Les propos de l’ancien diplomate tunisien ont choqué l’Ambassadeur du Qatar en France, Mohamed Jaham Al Kuwari, qui a dépêché une équipe d’avocats parisiens pour lancer des poursuites contre M.Haddad.
Rappelons que Al Kuwari, qui était en poste à l’Ambassade du Qatar à Téhéran, est un proche du cheikhHamad bin Khalifa Al Thani.
Ce n’était pas la première fois que Mezri Haddad s’en prenait violemment au Qatar et à « l’oligarchie bédouine » qui gouverne l’émirat gazier.
Depuis janvier 2011, il mène une guerre politique et médiatique sans merci contre les « imposteurs du printemps arabe ». Il la mène aussi bien en Tunisie qu’en France, avec un réseau politico-médiatique aussi discret que redoutable. On a pu constater d’ailleurs que depuis quelques mois, les médias français n’accordent plus au Qatar le même traitement de faveur, et ferment moins les yeux sur l’extrémisme qui pourrait s’apparenter à l’extrémisme de droite s’il ne s’agissait pas d’islam. Il ne se passe pas une semaine en France où un quotidien ou un grand hebdomadaire ne consacre pas sa Une au « péril Qatari ».
La même aversion vis-à-vis du Qatar est d’ailleurs manifeste en Algérie, en Égypte et en Libye, sans parler de la Syrie où le Qatar finance des miliciens islamistes venus des quatre coins du monde pour provoquer la chute du régime autoritaire de Bachar al Assad.
Depuis deux ans, l’audience d’Al-Jazeera a baissé de façon vertigineuse. Les 100 millions de téléspectateurs arabes dont se targuait cette chaine subtilement islamiste ne sont plus qu’un lointain souvenir. Certains spécialistes parlent d’une baisse de plus de 50%.
Selon le quotidien libanais As-Safir, l’annonce par l’émir du Qatar de la transmission de son pouvoir à son fils Tamim ne serait pas due à une maladie quelconque, mais à une intervention de la Maison Blanche qui aurait « découvert » les agissements occultes de la micro-monarchie auprès des djihadistes en Syrie, ainsi que des transactions financières illégales.

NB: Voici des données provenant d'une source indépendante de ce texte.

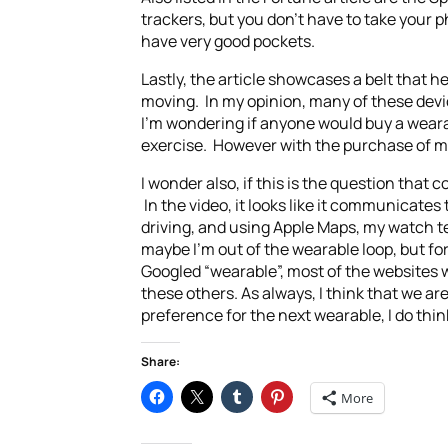
trackers, but you don’t have to take your 
have very good pockets.
Lastly, the article showcases a belt that he
moving. In my opinion, many of these devi
I’m wondering if anyone would buy a wearab
exercise. However with the purchase of my
I wonder also, if this is the question th
In the video, it looks like it communicates
driving, and using Apple Maps, my watch te
maybe I’m out of the wearable loop, but f
Googled “wearable”, most of the websites w
these others. As always, I think that we a
preference for the next wearable, I do thi
Share:
More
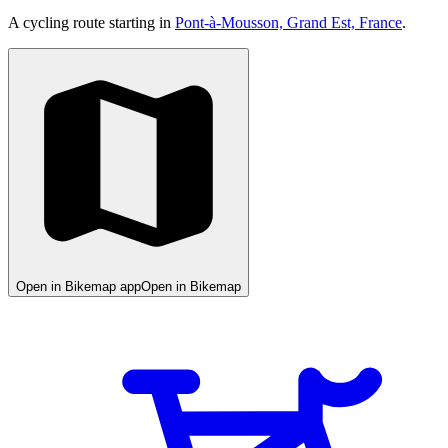
A cycling route starting in
Pont-à-Mousson, Grand Est, France
.
Open in Bikemap app
Open in Bikemap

Des appels ont été lancés sur les réseaux sociaux pour soutenir massivement l’ancien diplomate tunisien qui devra affronter une plainte minutieusement ficelée par l’un des plus grands cabinets franco-britanniques, pour diffamation et calomnie, devant la 17e chambre du Tribunal de Grande instance de Paris.
Quelques jours avant la tenue du procès, Mezri Haddad a déclaré à l’auteur de cet article que “Par-delà cette présentatrice voilée dans tous les sens du terme, je veux que ce procès soit celui de l’antisémitisme islamiste”.